** Opening DATA PROVIDED block **

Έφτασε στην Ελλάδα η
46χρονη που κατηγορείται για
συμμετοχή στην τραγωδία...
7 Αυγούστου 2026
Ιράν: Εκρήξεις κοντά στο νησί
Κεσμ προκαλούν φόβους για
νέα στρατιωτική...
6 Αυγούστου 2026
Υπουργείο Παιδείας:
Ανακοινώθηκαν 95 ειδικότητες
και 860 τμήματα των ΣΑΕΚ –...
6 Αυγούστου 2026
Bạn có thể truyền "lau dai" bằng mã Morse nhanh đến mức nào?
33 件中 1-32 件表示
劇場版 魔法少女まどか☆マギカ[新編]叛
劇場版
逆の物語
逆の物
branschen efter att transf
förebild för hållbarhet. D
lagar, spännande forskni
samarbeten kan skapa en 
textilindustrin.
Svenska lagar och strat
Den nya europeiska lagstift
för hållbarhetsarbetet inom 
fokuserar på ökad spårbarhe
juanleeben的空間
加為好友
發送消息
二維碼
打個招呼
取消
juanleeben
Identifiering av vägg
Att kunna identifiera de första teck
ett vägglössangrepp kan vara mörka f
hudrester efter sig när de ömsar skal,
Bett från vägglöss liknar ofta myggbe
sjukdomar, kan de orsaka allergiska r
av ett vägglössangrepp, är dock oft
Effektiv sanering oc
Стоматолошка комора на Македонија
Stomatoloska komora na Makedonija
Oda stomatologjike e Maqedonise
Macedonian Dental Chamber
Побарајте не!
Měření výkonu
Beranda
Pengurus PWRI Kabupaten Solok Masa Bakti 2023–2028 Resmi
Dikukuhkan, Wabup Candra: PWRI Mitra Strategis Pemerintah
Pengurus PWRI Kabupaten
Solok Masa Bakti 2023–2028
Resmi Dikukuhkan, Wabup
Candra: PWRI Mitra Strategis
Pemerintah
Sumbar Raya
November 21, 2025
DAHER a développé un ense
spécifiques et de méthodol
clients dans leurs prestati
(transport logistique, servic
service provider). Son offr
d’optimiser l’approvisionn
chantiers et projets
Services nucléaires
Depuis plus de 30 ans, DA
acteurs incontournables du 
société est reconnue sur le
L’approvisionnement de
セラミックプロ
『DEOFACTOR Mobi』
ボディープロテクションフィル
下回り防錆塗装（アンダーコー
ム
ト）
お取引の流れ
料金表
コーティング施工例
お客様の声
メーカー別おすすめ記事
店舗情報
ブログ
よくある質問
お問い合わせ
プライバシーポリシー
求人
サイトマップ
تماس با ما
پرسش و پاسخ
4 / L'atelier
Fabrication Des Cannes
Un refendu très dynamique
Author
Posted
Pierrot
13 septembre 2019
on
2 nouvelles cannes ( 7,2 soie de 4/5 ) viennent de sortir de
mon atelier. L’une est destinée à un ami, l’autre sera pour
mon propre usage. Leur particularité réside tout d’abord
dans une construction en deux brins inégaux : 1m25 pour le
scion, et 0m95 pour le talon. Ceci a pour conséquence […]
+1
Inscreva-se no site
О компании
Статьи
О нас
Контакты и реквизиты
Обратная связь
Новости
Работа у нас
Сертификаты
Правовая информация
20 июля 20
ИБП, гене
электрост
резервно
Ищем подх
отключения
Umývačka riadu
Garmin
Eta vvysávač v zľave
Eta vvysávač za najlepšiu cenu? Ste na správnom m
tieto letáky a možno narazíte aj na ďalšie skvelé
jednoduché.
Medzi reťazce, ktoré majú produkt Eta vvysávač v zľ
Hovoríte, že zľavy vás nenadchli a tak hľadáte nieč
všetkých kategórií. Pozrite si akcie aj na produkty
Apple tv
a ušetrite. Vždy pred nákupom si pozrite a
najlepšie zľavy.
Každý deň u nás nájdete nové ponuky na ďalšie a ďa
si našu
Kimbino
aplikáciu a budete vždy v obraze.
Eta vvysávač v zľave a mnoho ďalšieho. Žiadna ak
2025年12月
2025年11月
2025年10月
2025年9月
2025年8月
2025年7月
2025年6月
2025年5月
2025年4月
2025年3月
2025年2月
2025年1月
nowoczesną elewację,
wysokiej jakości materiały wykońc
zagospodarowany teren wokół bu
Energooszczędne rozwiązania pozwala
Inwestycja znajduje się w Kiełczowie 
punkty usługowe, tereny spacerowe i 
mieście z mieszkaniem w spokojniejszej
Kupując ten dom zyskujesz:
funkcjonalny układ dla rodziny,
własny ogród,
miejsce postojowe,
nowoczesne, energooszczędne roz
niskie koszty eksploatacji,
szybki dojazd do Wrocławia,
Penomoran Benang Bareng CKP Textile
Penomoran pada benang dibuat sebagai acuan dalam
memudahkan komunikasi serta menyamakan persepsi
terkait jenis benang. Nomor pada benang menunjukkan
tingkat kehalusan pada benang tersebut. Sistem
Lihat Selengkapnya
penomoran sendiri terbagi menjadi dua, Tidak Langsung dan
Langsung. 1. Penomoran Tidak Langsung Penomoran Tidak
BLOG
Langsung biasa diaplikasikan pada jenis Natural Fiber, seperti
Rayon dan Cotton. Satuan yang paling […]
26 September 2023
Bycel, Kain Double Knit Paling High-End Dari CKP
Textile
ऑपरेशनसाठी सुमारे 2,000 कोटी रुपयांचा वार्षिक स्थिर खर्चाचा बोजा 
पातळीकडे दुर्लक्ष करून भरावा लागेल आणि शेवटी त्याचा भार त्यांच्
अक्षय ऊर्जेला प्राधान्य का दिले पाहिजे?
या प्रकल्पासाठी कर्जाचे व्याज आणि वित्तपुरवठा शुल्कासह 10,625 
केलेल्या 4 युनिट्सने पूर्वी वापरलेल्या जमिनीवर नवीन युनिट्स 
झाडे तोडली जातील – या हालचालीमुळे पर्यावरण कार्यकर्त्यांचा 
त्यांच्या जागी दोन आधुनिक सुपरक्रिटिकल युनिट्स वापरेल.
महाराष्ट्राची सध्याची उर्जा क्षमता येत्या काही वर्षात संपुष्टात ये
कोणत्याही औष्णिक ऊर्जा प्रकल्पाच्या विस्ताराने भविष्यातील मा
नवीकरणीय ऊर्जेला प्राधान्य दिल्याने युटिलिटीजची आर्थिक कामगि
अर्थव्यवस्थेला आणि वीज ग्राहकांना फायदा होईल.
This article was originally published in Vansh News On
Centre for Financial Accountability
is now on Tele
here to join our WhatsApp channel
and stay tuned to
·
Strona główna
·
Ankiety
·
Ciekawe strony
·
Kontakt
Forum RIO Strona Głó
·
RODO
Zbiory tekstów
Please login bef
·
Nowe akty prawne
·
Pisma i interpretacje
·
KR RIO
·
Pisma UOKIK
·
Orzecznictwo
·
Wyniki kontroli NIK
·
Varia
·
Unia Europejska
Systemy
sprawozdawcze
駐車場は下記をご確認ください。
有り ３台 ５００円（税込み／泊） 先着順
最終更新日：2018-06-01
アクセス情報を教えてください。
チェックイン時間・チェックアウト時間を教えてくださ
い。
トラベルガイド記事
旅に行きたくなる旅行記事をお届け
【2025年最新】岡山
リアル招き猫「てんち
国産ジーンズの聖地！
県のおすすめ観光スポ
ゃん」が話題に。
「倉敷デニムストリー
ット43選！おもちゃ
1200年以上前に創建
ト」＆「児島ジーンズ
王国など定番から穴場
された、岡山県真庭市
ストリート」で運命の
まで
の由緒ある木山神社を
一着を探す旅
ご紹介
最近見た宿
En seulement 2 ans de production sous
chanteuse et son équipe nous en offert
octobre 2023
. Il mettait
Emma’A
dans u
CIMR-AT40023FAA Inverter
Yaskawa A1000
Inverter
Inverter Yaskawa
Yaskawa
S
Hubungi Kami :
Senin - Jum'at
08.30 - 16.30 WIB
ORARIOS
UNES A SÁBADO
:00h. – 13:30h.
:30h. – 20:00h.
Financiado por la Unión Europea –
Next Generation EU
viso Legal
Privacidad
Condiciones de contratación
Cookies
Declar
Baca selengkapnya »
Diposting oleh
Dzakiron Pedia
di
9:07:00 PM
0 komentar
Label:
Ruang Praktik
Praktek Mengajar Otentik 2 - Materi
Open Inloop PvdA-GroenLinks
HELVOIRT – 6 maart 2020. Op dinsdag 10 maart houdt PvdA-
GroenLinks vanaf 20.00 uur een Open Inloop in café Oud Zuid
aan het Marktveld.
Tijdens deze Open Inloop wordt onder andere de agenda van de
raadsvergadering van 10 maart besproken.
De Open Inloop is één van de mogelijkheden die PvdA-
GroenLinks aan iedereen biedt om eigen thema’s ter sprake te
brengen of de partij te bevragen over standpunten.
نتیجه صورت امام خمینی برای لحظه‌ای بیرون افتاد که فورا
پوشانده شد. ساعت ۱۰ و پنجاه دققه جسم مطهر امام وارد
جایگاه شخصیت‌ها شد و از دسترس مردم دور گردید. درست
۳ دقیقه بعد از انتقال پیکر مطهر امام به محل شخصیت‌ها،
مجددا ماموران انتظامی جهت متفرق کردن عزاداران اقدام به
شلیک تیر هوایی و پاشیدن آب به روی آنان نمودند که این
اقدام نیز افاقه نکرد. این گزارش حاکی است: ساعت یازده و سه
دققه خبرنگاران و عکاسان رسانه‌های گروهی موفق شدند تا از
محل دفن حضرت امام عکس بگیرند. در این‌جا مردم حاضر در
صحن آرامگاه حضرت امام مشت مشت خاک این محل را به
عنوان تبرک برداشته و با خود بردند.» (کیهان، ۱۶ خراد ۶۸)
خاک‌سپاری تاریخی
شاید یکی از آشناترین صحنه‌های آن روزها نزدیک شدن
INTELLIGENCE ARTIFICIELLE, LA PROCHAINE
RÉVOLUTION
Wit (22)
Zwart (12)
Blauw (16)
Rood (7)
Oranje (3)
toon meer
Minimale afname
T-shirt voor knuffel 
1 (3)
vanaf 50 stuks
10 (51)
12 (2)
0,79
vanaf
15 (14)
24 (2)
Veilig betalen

** Closing DATA PROVIDED block **

(TASK DETAILS):
Copy all lines of the records that have the string "Pengurus" in them.

(SOLVED EXERCISE):
Pengurus PWRI Kabupaten Solok Masa Bakti 2023–2028 Resmi
Pengurus PWRI Kabupaten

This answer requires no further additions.